In this video, we will learn how to solve problems on the motion of two bodies connected by a string passing over a smooth pulley, where one is on a horizontal table. This will involve the table being both smooth and rough. We will therefore solve problems with and without friction. We will begin by recalling Newton’s second law and seeing how we can use it in this type of problem.

Newton’s second law of motion states that the acceleration of an object is dependent on two variables: firstly the net force acting upon the object and secondly the mass of the object. This leads us to the equation force is equal to mass multiplied by acceleration. For all the questions in this video, we will be dealing with a smooth pulley. This means there will be no friction. We will also be dealing with a light inextensible string. This means that the string has no mass and is a fixed length. As the string is inextensible, the acceleration of the connected objects will be the same. Finally, when dealing with problems involving a rough table, we must consider the frictional force. This frictional force is equal to 𝜇 multiplied by the reaction force 𝑅, where 𝜇 is the coefficient of friction which has a value that lies between zero and one inclusive. In practical terms, this is how rough the table is. The greater the value of 𝜇, the greater the frictional force.

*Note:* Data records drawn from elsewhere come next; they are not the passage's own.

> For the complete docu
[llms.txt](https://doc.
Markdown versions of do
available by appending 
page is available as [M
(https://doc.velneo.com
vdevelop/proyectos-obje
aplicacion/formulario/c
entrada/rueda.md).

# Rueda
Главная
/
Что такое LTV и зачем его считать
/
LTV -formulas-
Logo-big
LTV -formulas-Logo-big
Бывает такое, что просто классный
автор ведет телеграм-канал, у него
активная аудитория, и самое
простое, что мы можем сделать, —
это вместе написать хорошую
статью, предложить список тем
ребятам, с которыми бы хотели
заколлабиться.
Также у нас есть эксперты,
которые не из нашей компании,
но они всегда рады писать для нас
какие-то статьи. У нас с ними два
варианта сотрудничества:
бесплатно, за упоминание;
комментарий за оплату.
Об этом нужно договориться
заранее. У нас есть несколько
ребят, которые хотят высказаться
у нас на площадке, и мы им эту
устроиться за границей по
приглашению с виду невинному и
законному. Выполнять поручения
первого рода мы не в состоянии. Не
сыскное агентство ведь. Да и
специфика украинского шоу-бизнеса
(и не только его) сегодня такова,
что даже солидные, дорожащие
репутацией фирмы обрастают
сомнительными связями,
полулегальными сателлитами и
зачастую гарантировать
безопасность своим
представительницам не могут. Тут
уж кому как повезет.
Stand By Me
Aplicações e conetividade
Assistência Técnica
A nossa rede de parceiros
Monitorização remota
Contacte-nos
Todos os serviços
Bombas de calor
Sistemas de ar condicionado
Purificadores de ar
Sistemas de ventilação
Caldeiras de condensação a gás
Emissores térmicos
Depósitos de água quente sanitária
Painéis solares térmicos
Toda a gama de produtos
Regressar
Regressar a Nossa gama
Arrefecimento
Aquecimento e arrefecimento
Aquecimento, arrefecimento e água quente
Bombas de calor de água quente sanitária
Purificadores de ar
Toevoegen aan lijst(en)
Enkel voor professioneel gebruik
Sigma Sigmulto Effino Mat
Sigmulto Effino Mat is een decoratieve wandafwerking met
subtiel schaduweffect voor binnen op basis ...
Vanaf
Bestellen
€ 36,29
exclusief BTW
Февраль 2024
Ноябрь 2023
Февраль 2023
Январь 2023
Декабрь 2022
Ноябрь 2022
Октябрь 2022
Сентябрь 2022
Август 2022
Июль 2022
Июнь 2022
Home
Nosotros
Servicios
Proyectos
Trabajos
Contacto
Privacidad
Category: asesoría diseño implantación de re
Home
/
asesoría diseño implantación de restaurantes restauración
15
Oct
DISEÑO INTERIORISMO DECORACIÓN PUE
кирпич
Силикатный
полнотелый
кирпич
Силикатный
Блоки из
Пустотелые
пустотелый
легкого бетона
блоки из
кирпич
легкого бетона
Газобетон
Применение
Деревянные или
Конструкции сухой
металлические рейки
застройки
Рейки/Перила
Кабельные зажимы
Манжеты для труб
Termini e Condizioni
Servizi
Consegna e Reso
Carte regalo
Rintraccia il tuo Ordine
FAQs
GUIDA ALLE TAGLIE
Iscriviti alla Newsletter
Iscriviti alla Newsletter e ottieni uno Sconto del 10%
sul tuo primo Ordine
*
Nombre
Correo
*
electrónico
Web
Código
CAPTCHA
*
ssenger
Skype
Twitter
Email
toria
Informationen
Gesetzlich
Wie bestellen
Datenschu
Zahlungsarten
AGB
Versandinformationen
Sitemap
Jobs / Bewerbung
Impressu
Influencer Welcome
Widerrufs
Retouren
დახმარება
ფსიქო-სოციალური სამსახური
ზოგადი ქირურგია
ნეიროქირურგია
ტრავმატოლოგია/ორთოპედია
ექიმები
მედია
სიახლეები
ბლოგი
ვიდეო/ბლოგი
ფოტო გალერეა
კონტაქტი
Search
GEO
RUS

In our first question, we need to calculate the tension in the string.

Two bodies of masses 15 and 16.5 kilograms were attached to the opposite ends of a light inextensible string, which passed over a smooth pulley fixed to the edge of a smooth horizontal table. The body of larger mass was placed on the smooth table, while the smaller one was hanging vertically below the pulley. Determine the tension in the string given that the acceleration due to gravity 𝑔 is equal to 9.8 meters per square second.

In any question of this type, we begin by modeling the situation with a diagram. We are told that the masses of the two bodies are 15 and 16.5 kilograms. Their corresponding downward forces will therefore be equal to 15𝑔 and 16.5𝑔, respectively, where 𝑔 is gravity equal to 9.8 meters per square second. Both the pulley and table are smooth, so we do not need to consider friction in this question. The tension 𝑇 in the string will be constant throughout. As the string is inextensible, when the system is released, both bodies will move with the same acceleration. On release, we assume that the free hanging body accelerates downwards.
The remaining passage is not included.